Convulsive seizures are unlikely at recommended dosages. In unanesthetized animals, the convulsant dose is 70 times greater than the respiratory stimulant dose. Intravenous LD50 values in the mouse and rat were approximately 75 mg/kg and in the cat and dog were 40 to 80 mg/kg.
Except for management of chronic obstructive pulmonary disease associated with acute hypercapnia, the maximum recommended dosage is 3 GRAMS/24 HOURS. (See DOSAGE AND ADMINISTRATION.)

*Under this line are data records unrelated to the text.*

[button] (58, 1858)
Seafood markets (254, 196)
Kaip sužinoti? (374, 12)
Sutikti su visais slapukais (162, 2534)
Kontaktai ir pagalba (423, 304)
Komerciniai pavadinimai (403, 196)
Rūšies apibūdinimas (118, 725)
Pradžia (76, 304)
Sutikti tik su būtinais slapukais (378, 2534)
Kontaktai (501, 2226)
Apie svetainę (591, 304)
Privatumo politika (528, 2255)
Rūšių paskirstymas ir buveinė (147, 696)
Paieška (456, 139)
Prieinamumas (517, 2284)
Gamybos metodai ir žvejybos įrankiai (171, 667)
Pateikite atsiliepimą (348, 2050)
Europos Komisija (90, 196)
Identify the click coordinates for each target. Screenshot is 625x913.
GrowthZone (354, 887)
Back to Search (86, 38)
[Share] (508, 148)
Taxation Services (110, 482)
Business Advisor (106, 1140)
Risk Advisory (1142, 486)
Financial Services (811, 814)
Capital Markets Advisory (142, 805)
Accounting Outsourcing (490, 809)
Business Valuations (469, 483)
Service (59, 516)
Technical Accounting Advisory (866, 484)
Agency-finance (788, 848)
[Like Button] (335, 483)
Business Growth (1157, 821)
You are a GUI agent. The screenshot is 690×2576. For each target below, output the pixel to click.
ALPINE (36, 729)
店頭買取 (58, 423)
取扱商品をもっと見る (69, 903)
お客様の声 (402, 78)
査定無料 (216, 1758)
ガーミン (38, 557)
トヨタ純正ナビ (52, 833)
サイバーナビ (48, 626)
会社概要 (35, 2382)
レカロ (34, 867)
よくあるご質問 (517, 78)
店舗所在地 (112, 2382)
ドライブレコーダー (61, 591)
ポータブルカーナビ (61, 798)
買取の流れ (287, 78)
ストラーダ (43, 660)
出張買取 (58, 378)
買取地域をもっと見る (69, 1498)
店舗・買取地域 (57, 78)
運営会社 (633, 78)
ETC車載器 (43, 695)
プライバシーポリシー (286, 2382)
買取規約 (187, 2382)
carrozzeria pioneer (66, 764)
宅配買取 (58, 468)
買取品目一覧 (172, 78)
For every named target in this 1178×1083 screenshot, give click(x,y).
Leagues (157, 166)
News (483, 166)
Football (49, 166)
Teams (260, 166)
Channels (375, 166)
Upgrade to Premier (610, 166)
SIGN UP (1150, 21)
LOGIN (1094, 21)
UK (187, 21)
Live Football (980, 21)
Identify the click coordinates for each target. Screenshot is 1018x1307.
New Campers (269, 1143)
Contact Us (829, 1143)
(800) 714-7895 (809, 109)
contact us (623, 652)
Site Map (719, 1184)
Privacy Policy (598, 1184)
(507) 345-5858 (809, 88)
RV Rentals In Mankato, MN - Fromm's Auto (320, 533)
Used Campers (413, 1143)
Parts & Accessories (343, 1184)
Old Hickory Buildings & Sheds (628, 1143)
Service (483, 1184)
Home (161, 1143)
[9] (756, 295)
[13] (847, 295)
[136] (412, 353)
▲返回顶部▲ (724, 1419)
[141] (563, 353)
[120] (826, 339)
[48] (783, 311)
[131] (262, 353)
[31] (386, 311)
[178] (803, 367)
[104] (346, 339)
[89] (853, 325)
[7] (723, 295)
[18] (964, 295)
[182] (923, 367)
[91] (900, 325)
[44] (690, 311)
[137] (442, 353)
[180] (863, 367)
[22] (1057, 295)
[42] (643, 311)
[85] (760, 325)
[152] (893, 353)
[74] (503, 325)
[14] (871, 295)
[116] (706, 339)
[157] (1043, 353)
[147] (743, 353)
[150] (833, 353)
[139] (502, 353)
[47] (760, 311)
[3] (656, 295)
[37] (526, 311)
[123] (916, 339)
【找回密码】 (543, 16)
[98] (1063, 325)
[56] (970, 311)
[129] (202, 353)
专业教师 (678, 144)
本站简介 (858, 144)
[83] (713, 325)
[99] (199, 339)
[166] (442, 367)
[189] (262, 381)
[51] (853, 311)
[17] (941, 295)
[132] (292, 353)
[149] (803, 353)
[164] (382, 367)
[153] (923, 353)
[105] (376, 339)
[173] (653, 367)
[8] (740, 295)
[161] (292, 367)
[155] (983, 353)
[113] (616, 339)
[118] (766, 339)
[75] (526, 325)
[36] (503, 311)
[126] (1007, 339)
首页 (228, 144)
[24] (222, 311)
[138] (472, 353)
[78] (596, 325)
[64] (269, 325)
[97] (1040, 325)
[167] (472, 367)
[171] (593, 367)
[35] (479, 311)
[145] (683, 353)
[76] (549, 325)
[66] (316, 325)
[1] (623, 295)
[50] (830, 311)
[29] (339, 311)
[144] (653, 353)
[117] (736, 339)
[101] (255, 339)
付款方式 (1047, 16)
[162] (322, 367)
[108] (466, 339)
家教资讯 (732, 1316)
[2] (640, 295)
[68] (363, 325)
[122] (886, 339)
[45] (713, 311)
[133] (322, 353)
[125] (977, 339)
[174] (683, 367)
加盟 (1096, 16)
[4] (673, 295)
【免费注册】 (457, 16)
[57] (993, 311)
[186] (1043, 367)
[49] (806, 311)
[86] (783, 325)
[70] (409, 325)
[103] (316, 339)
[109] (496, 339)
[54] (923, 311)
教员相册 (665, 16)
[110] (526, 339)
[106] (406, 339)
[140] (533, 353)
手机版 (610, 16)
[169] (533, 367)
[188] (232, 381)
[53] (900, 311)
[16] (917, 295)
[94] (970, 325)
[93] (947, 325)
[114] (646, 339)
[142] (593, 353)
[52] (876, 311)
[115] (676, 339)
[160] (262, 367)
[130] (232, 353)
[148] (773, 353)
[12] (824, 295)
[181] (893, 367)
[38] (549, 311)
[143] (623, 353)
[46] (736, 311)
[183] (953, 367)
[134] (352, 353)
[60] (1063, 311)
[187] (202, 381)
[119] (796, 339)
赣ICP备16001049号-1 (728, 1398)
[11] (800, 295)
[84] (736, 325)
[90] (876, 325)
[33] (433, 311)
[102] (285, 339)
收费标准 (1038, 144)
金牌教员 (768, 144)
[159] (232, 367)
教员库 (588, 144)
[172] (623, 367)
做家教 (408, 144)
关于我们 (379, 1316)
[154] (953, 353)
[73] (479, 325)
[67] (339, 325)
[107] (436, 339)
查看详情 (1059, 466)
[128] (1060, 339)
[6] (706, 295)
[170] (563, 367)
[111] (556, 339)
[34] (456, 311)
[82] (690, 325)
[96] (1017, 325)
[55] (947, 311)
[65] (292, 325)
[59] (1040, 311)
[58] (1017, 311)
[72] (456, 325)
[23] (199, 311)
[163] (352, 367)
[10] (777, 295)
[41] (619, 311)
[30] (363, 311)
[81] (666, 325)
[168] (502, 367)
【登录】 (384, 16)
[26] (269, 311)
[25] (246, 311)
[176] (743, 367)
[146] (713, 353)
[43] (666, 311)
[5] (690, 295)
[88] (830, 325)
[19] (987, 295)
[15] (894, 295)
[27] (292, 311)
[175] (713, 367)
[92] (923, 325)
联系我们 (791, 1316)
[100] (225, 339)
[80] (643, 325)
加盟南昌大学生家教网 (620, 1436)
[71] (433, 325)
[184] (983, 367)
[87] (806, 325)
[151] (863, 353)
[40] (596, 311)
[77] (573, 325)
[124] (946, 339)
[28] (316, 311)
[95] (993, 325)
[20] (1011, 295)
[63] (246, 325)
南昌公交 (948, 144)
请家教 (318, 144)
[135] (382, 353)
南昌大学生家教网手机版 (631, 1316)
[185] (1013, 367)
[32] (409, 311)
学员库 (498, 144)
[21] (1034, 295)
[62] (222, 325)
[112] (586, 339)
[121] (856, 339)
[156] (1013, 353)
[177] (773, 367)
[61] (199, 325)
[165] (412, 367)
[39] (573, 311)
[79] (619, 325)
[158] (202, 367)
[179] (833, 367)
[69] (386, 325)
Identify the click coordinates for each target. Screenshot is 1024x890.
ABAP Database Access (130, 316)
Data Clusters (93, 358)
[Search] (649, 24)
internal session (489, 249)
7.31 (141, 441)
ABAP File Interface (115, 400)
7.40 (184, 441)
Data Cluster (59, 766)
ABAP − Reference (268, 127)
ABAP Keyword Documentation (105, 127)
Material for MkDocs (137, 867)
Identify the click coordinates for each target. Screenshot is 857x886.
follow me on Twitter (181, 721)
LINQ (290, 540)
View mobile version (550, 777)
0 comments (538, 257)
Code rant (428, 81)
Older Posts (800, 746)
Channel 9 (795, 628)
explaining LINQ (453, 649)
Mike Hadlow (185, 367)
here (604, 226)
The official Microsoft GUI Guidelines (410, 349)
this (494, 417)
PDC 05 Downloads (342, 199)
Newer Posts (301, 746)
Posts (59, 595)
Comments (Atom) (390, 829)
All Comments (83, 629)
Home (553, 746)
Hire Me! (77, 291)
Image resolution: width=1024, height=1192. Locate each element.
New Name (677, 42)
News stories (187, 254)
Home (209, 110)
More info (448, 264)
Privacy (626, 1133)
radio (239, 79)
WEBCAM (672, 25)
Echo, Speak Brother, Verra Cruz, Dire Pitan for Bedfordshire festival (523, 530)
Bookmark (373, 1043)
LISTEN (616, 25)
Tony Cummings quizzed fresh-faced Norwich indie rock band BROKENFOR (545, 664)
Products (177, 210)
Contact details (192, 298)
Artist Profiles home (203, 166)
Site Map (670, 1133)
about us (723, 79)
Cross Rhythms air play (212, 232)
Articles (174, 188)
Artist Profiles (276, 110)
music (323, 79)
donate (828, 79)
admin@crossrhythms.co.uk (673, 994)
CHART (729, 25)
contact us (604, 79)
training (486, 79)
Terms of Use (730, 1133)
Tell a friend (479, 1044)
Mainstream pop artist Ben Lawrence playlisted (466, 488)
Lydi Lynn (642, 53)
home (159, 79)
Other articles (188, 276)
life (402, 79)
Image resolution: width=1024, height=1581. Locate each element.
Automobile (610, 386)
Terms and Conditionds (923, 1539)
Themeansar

There is no specific antidote for doxapram. Management should be symptomatic. Anticonvulsants, along with oxygen and resuscitative equipment should be readily available to manage overdosage manifested by excessive central nervous system stimulation. Slow administration of the drug and careful observation of the patient during administration and for some time subsequently are advisable. These precautions are to assure that the protective reflexes have been restored and to prevent possible post-hyperventilation or hypoventilation.
There is no evidence that doxapram is dialyzable; further, the half-life of doxapram makes it unlikely that dialysis would be appropriate in managing overdose with this drug.
Store at Controlled Room Temperature, Between 20˚C to 25˚C (68˚F to 77˚F). See USP.